Tuesday should be a pleasant weather day as a sfc high pressure axis extends into the region from the north. The day should start off on the cool side, especially if sfc winds become calm and skies clear out fast enough. Have gone on the lower end of guidance, to even a little below some guidance suites, for min temps Monday night. However, high soil moisture values are currently precluding me from going even lower than what is currently forecast. Max temps Tuesday should be close to normal values for this time of the year.
LONG TERM /WEDNESDAY THROUGH SATURDAY/... As of 251 AM Sunday...
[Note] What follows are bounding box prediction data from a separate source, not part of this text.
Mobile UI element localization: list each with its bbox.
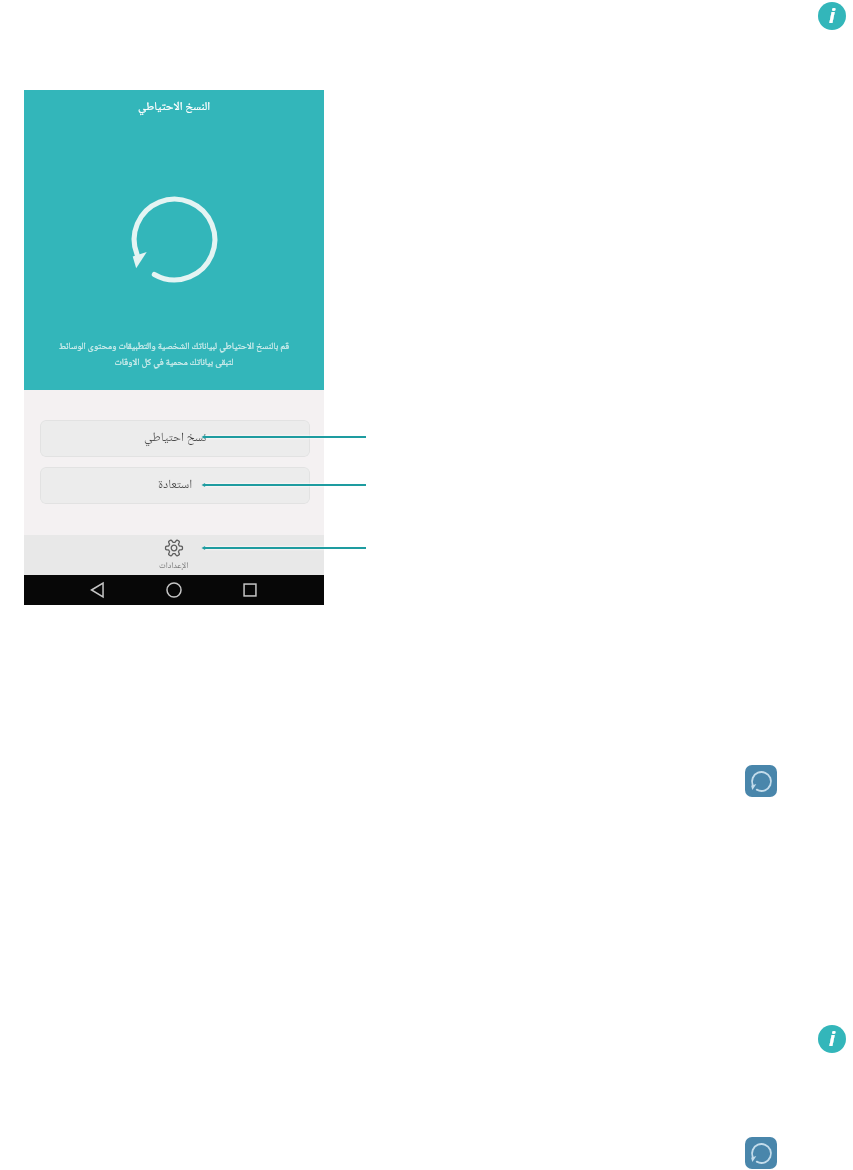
button[interactable]: استعادة (40, 467, 310, 504)
staticText: i (829, 1025, 835, 1052)
staticText: استعادة (158, 475, 193, 496)
button[interactable]: الإعدادات (24, 535, 324, 575)
staticText: النسخ الاحتياطي (138, 97, 211, 117)
staticText: لتبقى بياناتك محمية في كل الاوقات (32, 355, 316, 371)
button[interactable]: Recents (241, 581, 259, 599)
staticText: i (829, 2, 835, 29)
button[interactable]: Back (89, 581, 107, 599)
staticText: نسخ احتياطي (144, 428, 207, 449)
button[interactable]: Home (165, 581, 183, 599)
button[interactable]: Info (818, 1025, 846, 1053)
button[interactable]: Backup app (745, 1137, 777, 1169)
button[interactable]: Info (818, 2, 846, 30)
staticText: الإعدادات (159, 559, 189, 574)
staticText: قم بالنسخ الاحتياطي لبياناتك الشخصية وال… (32, 339, 316, 355)
button[interactable]: Backup app (745, 765, 777, 797)
button[interactable]: نسخ احتياطي (40, 420, 310, 457)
WAA rapidly returns to the region on Wednesday with H85 temps warming roughly 10 decrees C between Tuesday morning and Wed morning. This will result in very warm to hot afternoon conditions once again with moisture values gradually increasing. H5 ridging becomes more established across the SE CONUS for the second half of the week allowing for even hotter and more humid conditions. Friday could potentially be the hottest day of the upcoming week as the ridge axis is prog by both the GFS and ECMWF to extend NEward into the area. Convective chances should also return to the CWA for the second half of the week as a few disturbances round the northern edge of the mid level ridge.